I am analyzing sounds of daily activities recorded by a smartphone. For example walking, getting up from bed, falling, running etc.. (one at the time).
Let’s take one them. My goal is to
- convert from time domain to frequency domain
- divide it in bins of 10 Hz wide
- calculate the average FT magnitude in each of these bins.
My questions are:
- Which FFT Magnitude spectrum should I use between the following graphs?
- How should proceed to divide my signal (99144 total samples with 44100 sample rate) in 10 Hz bins? -> Here the frequencies of the single-sided magnitude are 0 – 22000 Hz -> Which means I should have 2200 bins of 10 Hz
-> Should I just create a new array and put the average mean of all values between 0 – 10 Hz, 10 – 20 Hz and so on?
[signal,fs]=audioread(filename); % fs = 44100
N = length(signal); % N = 94144
%% Single-sided magnitude spectrum with frequency axis in Hertz
% Each bin frequency is separated by fs/N Hertz.
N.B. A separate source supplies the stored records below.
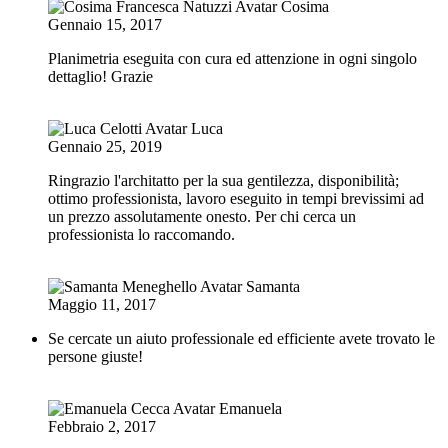
Cosima
Gennaio 15, 2017
Planimetria eseguita con cura ed attenzione in ogni singolo
dettaglio! Grazie
Luca
Gennaio 25, 2019
Ringrazio l'architatto per la sua gentilezza, disponibilità;
ottimo professionista, lavoro eseguito in tempi brevissimi ad
un prezzo assolutamente onesto. Per chi cerca un
professionista lo raccomando.
Samanta
Maggio 11, 2017
Se cercate un aiuto professionale ed efficiente avete trovato le
persone giuste!
Emanuela
Febbraio 2, 2017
X_mags = abs(fft(signal));
bin_vals = [0 : N-1];
fax_Hz = bin_vals*fs/N; % conversion Hz - Bins
N_2 = ceil(N/2);
figure;
subplot(4,1,1);
plot(fax_Hz(1:N_2), X_mags(1:N_2))
xlabel('Frequency (Hz)')
ylabel('Magnitude');
title('Single-sided Magnitude spectrum (Hertz)');
axis tight
%% Single-sided magnitiude spectrum in decibels and Hertz
X_mags = abs(fft(signal));
bin_vals = [0 : N-1];
fax_Hz = bin_vals*fs/N;
N_2 = ceil(N/2);
subplot(4,1,2);
plot(fax_Hz(1:N_2), 10*log10(X_mags(1:N_2)))
xlabel('Frequency (Hz)')
ylabel('Magnitude (dB)');
title('Single-sided Magnitude spectrum (Hertz)');
axis tight
%% Single-Sided Amplitude Spectrum
NFFT = 2^nextpow2(N);
Y_NFFT = fft(signal,NFFT)/N;
f_NFFT = fs/2*linspace(0,1,NFFT/2+1);
subplot(4,1,3);
plot(f_NFFT,2*abs(Y_NFFT(1:NFFT/2+1)))
title('Single-Sided Amplitude Spectrum of y(t)')
xlabel('Frequency (Hz)')
ylabel('|Y(f)|')
%% Pwelch defaut values
subplot(4,1,4);
pwelch(signal,[],[],[],fs);
title(sprintf('Pwelch defaut values'));
Just a couple of observations.
1) It is clear from the spectra shown, that the recordings were actually captured at 32 kHz sampling before being converted to 44.1 kHz. The half sampling cutoff is very evident at just over 15 kHz.
2) At 44.1 kHz sampling, you will need 2205 bins between DC and Fs/2 to obtain 10 Hz resolution. This is nit-picky, but 2205 instead of 2200.
3) To get a better average over the entire length of the data, you can break the recording into blocks of 2205 samples and do a 2205 point DFT for each block. Then you can average the results of each DFT per bin. Since you only care about Mag, you can average the Mags of the respective bins.
4) I wonder what you are trying to achieve. The spectra for the activities you describe vary significantly over time. You may want to run a spectrogram to see how the frequency content changes with time.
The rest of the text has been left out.